Records contained in a dataset>
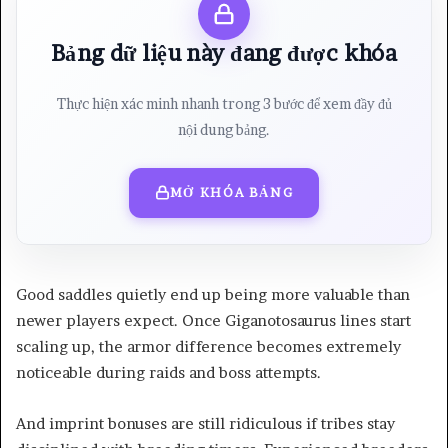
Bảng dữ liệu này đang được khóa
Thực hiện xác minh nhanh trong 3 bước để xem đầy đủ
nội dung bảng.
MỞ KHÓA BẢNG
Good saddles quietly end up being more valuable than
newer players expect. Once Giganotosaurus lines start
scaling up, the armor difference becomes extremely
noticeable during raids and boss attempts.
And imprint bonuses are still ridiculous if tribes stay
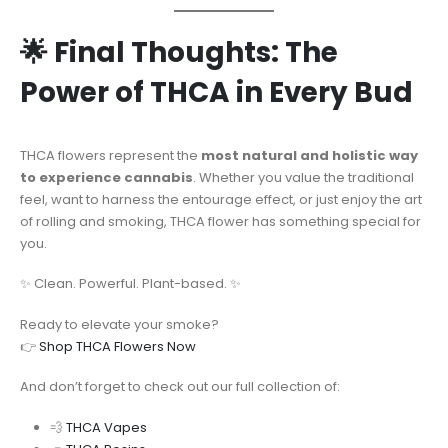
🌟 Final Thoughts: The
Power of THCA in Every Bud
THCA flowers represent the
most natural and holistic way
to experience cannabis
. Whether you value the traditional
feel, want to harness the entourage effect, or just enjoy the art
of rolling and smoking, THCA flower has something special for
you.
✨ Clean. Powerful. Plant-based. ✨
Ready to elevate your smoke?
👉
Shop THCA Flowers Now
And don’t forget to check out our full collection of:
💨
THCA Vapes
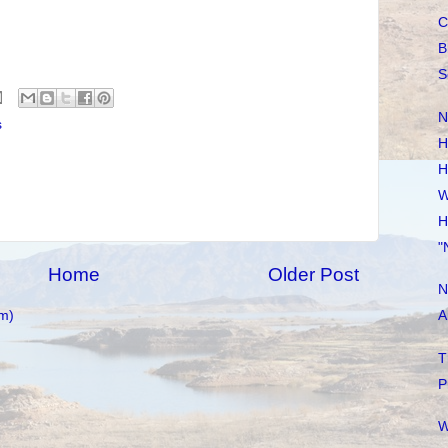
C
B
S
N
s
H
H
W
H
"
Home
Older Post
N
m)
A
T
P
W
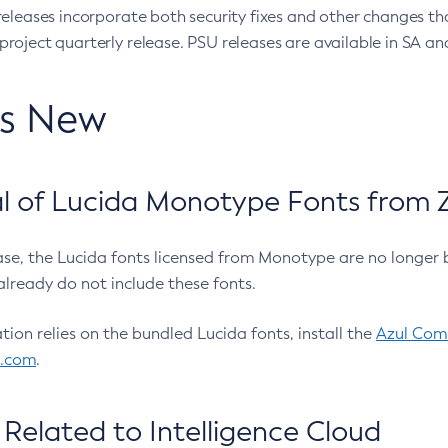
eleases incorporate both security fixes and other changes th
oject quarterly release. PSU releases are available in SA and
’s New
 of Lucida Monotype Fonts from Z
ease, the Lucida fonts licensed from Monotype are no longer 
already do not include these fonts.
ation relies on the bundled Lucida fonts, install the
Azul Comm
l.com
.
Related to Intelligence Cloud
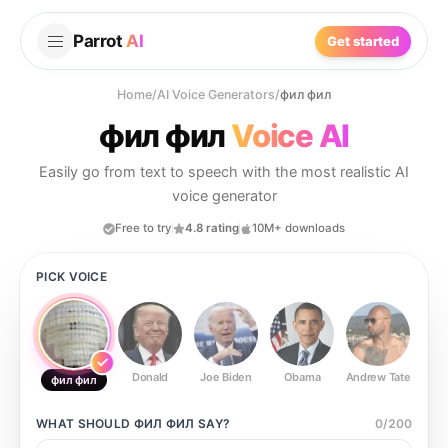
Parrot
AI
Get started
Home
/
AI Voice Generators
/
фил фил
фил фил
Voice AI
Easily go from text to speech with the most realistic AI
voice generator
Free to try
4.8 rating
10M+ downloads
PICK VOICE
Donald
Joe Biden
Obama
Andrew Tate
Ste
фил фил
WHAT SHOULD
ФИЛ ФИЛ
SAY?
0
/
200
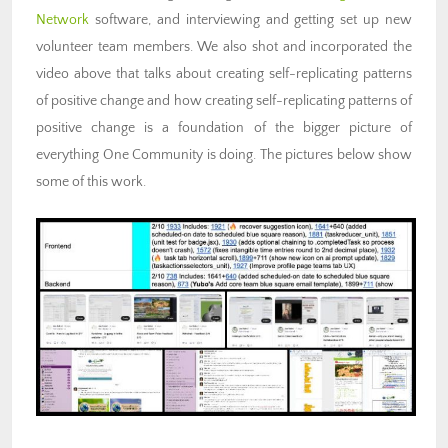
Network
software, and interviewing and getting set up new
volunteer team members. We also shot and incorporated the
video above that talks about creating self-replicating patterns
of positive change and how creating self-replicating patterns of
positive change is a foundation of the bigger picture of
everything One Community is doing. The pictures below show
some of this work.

---

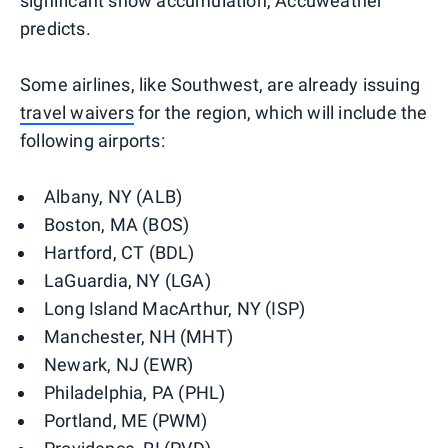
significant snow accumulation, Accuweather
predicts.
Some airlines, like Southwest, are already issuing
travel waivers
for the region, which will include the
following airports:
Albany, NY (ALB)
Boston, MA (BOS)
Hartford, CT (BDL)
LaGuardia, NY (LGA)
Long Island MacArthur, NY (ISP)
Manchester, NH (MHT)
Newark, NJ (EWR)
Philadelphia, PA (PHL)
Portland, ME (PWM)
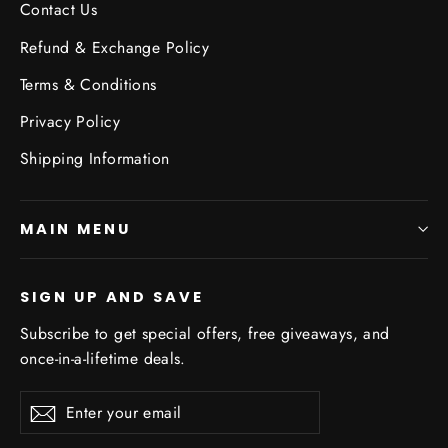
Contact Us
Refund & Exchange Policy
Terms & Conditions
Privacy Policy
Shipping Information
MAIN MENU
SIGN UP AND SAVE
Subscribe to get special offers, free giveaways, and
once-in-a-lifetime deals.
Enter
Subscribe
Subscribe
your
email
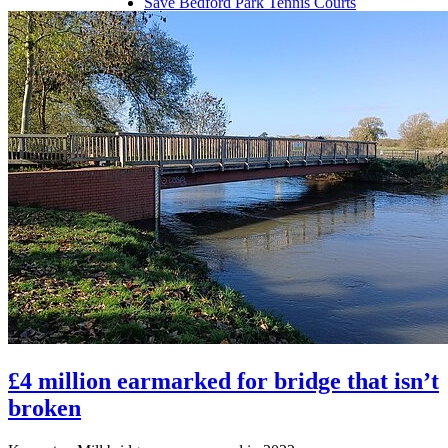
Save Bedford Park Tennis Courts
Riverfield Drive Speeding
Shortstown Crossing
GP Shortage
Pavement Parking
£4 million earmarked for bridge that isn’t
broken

WHAT TO DO>
Search the data above for the string "Lucida" and return every line that has it.

SOLUTION TO THE EXERCISE>
 of Lucida Monotype Fonts from Z
ease, the Lucida fonts licensed from Monotype are no longer 
ation relies on the bundled Lucida fonts, install the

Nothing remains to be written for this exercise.